Nostalgia: something we all feel. For some of us it is most poignant when we feel nostalgia for a time we never even knew. A time when our cities and countries were majority white. A time before the family was under daily assault. A time when some things still made sense. We, of course, are cursed to know that the seeds of our own destruction were already being sown in these times. We look back at such eras both fondly and with annoyance. How could our fathers and grandfathers betray us as they did? What are we left with but to pick our way through the ruins?
We Still Kill the Old Way is a 2014 British crime film that is laden with nostalgia. It follows the story of a criminal leader, Ritchie Archer, who is long retired and returning to London from Spain (where all good British criminals fled) to avenge the death of his brother. This film pulls no punches in setting up the antagonists, either; perchance the writers, directors, and actors have encountered the modern multicultural scum that infest London? Either way, whilst somewhat over the top it does ring true regarding the current state of affairs there.
This film follows in the vein of others in the genre, perhaps most notably Harry Brown (2009). Harry Brown told the story of an elderly ex-Royal Marine pensioner, played by Michael Caine, living on a housing estate that has become ridden with crime. His only friend is killed by thugs, and Brown takes matters into his own hands.
Harry Brown is quite a depressing film, and the biggest difference between it and We Still Kill the Old Way is that Ritchie Archer has all his old criminal mates to call upon in his quest for vengeance. Harry Brown had no one. It was bleaker, and in some ways more realistic, with that element of isolation. Archer and his chums are not very nice, of course, but at no point does the film ever really present them in a finger-wagging way. This is remarkable: You as the viewer are left to enjoy the violence they mete out to their multicultural foes.

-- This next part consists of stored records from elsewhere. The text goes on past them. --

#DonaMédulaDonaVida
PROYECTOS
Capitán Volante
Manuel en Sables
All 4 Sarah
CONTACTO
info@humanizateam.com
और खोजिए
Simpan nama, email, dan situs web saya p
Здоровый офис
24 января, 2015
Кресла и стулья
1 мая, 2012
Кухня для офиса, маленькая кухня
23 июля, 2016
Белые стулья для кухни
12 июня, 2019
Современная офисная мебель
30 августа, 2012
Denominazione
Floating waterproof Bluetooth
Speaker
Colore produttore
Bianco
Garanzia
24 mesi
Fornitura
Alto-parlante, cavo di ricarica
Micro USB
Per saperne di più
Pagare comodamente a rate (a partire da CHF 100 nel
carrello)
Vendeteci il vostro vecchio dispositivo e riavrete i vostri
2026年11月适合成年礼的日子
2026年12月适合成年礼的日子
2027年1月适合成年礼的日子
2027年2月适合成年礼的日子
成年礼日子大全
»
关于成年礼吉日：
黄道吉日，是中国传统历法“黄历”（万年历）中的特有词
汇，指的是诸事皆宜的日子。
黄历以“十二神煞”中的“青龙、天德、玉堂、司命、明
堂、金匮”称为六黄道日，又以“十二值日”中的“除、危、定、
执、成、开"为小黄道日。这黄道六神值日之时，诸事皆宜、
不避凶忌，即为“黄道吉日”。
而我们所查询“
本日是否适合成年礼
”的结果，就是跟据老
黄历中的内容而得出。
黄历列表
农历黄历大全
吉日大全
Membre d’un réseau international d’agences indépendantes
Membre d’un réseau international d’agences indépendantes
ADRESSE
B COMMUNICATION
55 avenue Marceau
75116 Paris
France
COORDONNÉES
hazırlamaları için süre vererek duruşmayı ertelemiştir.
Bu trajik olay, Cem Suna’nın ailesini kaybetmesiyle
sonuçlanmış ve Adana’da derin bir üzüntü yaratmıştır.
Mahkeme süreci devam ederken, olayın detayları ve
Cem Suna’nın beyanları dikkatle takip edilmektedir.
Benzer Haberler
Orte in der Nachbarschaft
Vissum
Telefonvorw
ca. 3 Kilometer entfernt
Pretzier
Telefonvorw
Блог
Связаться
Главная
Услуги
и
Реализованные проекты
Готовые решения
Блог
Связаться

Their multicultural foes are also realistic. In fact, they remind me of people I had the misfortune of going to school with. All of modern London’s ugly mishmash of races are shown, and both sexes are represented equally. To some viewers it may appear cartoonish, but I have to assure them that the trend and behavior portrayed feels very much on point. They are low-level scum obsessed with degeneracy in a way Archer’s generation of criminals weren’t.
The nostalgia for the golden age of London gangsters is hinted at throughout the film — in a way, in an almost racial sense. Yes, we had our gangsters and problems, but they were ours. One character repeatedly remarks on how the streets were still safe to walk for women then. The remaining elderly white gangsters are men out of time and, along with their female compatriots, all the characters their age are white. The pub they drink in is just like many pubs in these areas that are now overrun with non-drinking Muslims; they are the last bastion of the white populace.

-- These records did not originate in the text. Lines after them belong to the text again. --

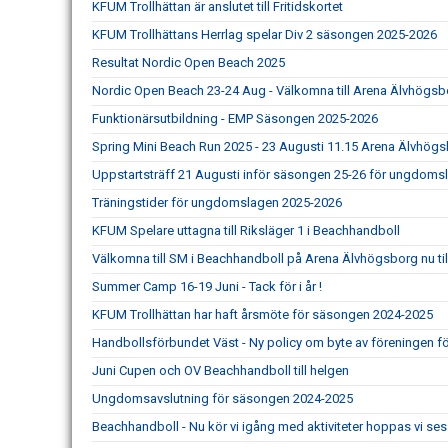
KFUM Trollhättan är anslutet till Fritidskortet
KFUM Trollhättans Herrlag spelar Div 2 säsongen 2025-2026
Resultat Nordic Open Beach 2025
Nordic Open Beach 23-24 Aug - Välkomna till Arena Älvhögsbo
Funktionärsutbildning - EMP Säsongen 2025-2026
Spring Mini Beach Run 2025 - 23 Augusti 11.15 Arena Älvhög
Uppstartsträff 21 Augusti inför säsongen 25-26 för ungdoms
Träningstider för ungdomslagen 2025-2026
KFUM Spelare uttagna till Riksläger 1 i Beachhandboll
Välkomna till SM i Beachhandboll på Arena Älvhögsborg nu til
Summer Camp 16-19 Juni - Tack för i år !
KFUM Trollhättan har haft årsmöte för säsongen 2024-2025
Handbollsförbundet Väst - Ny policy om byte av föreningen för
Juni Cupen och OV Beachhandboll till helgen
Ungdomsavslutning för säsongen 2024-2025
Beachhandboll - Nu kör vi igång med aktiviteter hoppas vi ses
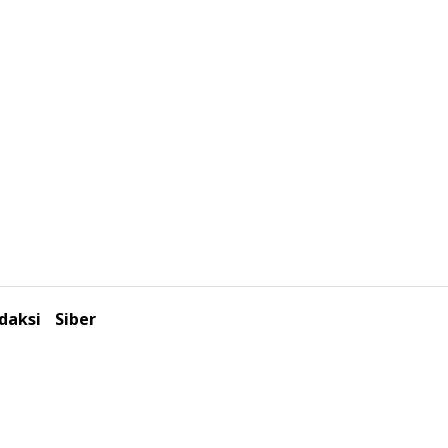
daksi
Siber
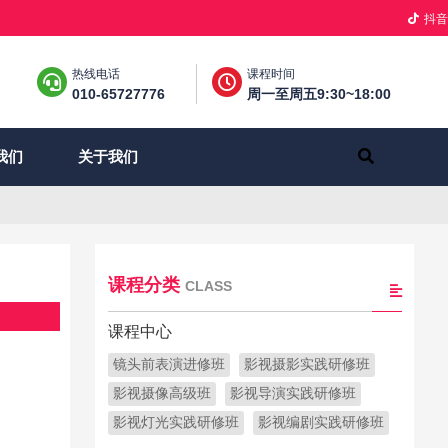
抖音
热线电话
课程时间
010-65727776
周一至周五9:30~18:00
关于我们
我们
课程分类
CLASS
课程中心
镜头前表演进修班
影视摄影实践研修班
影视摄像高级班
影视导演实践研修班
影视灯光实践研修班
影视编剧实践研修班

That haunting sense of loss lurks under the surface of a mostly upbeat revenge tale. It is alluded to when the Archer boys capture one of the thugs. Said thug killed a Second World War veteran and escaped justice due to incompetent prosecution. He gets what is coming to him, but again, in a very heartstring moment. It alludes back to Harry Brown, and it reflects real life: There certainly have been sad stories of elderly British veterans who were killed after home invasion burglaries.

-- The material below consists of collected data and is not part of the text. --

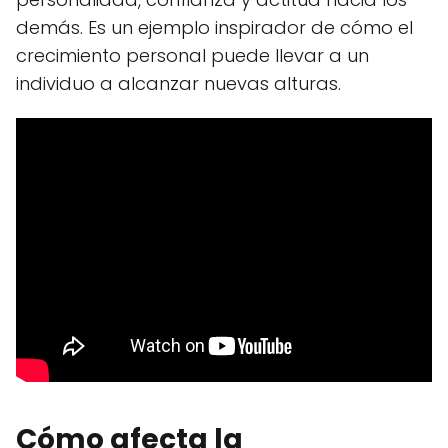
demás. Es un ejemplo inspirador de cómo el
crecimiento personal puede llevar a un
individuo a alcanzar nuevas alturas.
Cómo afecta la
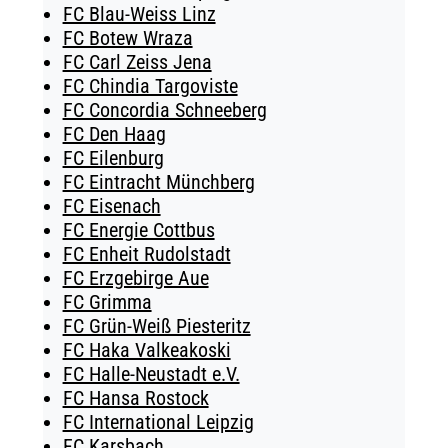
FC Blau-Weiss Linz
FC Botew Wraza
FC Carl Zeiss Jena
FC Chindia Targoviste
FC Concordia Schneeberg
FC Den Haag
FC Eilenburg
FC Eintracht Münchberg
FC Eisenach
FC Energie Cottbus
FC Enheit Rudolstadt
FC Erzgebirge Aue
FC Grimma
FC Grün-Weiß Piesteritz
FC Haka Valkeakoski
FC Halle-Neustadt e.V.
FC Hansa Rostock
FC International Leipzig
FC Karsbach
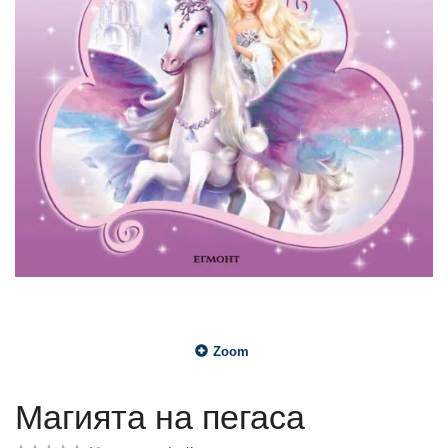
Zoom
Магията на пегаса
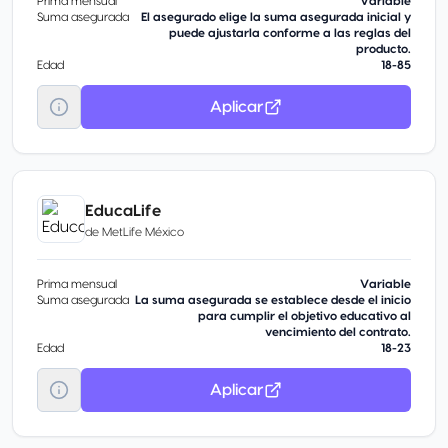
Prima mensual
Variable
Suma asegurada
El asegurado elige la suma asegurada inicial y
puede ajustarla conforme a las reglas del
producto.
Edad
18-85
Aplicar
EducaLife
de
MetLife México
Prima mensual
Variable
Suma asegurada
La suma asegurada se establece desde el inicio
para cumplir el objetivo educativo al
vencimiento del contrato.
Edad
18-23
Aplicar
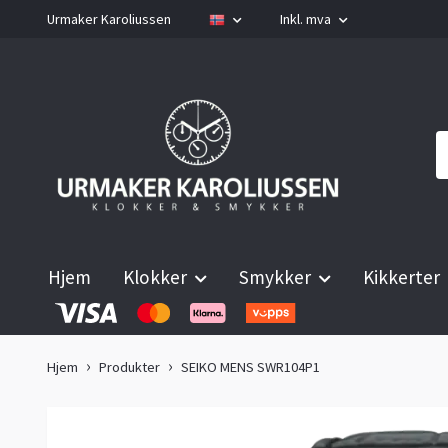
Urmaker Karoliussen
Inkl. mva
Hjem
Klokker
Smykker
Kikkerter
Hjem
Produkter
SEIKO MENS SWR104P1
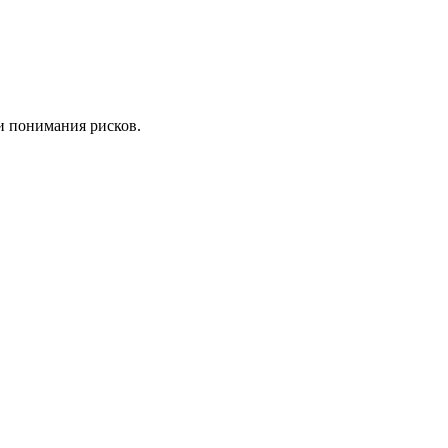
и понимания рисков.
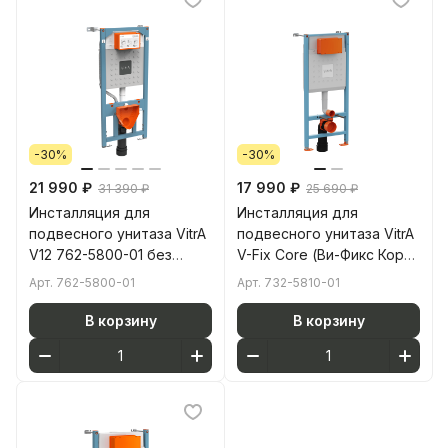
-30%
-30%
21 990 ₽
17 990 ₽
31 390 ₽
25 690 ₽
Инсталляция для
Инсталляция для
подвесного унитаза VitrA
подвесного унитаза VitrA
V12 762-5800-01 без
V-Fix Core (Ви-Фикс Кор)
кнопки смыва
732-5810-01 без кнопки
Арт.
762-5800-01
Арт.
732-5810-01
смыва
В корзину
В корзину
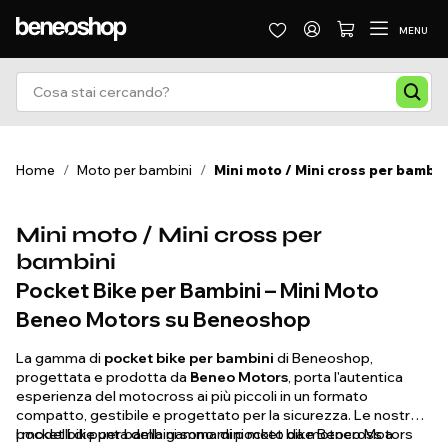
MENU
Home
/
Moto per bambini
/
Mini moto / Mini cross per bambin
Mini moto / Mini cross per
bambini
Pocket Bike per Bambini – Mini Moto
Beneo Motors su Beneoshop
La gamma di
pocket bike per bambini
di Beneoshop,
progettata e prodotta da
Beneo Motors
, porta l'autentica
esperienza del motocross ai più piccoli in un formato
compatto, gestibile e progettato per la sicurezza. Le nostre
pocket bike per bambini sono mini moto da motocross a
I modelli di punta della gamma di pocket bike Beneo Motors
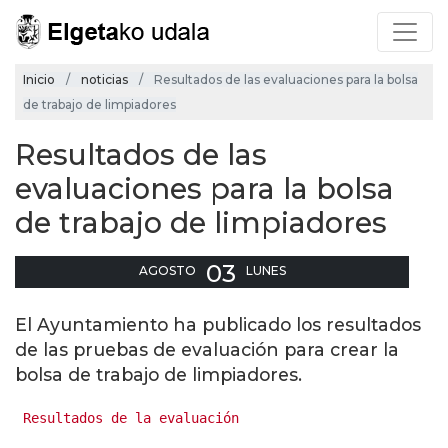
Inicio
noticias
Resultados de las evaluaciones para la bolsa
de trabajo de limpiadores
Resultados de las
evaluaciones para la bolsa
de trabajo de limpiadores
03
AGOSTO
LUNES
El Ayuntamiento ha publicado los resultados
de las pruebas de evaluación para crear la
bolsa de trabajo de limpiadores.
 Resultados de la evaluación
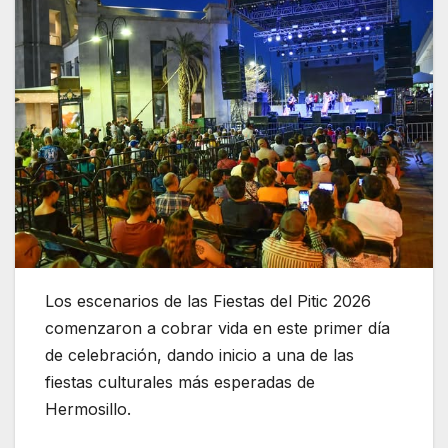
Los escenarios de las Fiestas del Pitic 2026
comenzaron a cobrar vida en este primer día
de celebración, dando inicio a una de las
fiestas culturales más esperadas de
Hermosillo.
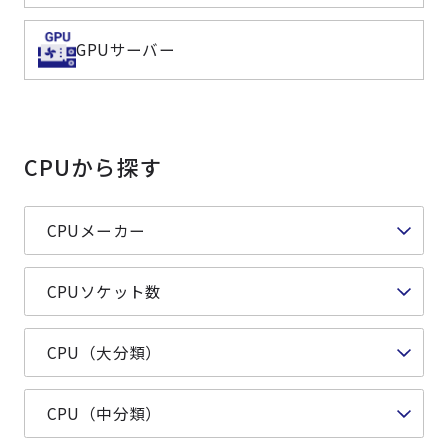
よくある質問
採用情報
GPUサーバー
CPUから探す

This, of course, is fantasy justice — a British version of Death Wish 40 years later. Our heroes are all aged, of course, and from a better time. Their actions are taken in an attempt to get us back to that better time. Perhaps this tells us something about now versus then. In Harry Brown and We Still Kill the Old Way, the justice is meted out with a huge age gap: 70-year-olds taking out 20-year-olds. Charles Bronson in Death Wish is not an aged vigilante; he’s a middle-aged man. As our society slumps into a further state of societal decay, it seems our nostalgia is such that the only heroes we are allowed to summon must be from such a distant age.
This is risky business, in some ways. These films feel like they slip under the radar at times: dog whistles, alluding to a time before all that. Yet they still occasionally get made. Are we passing the point where anyone will actually still remember what it was like? It is all being lost in a haze of feel-good nostalgia? Like a drug addict, we know what was good but we got lost and are now out of touch with reality.
Honestly, I’m not sure if this film sells a myth that is still part of our culture — a myth that shouldn’t die in which small groups of determined, violent men can right wrongs inflicted upon the innocent.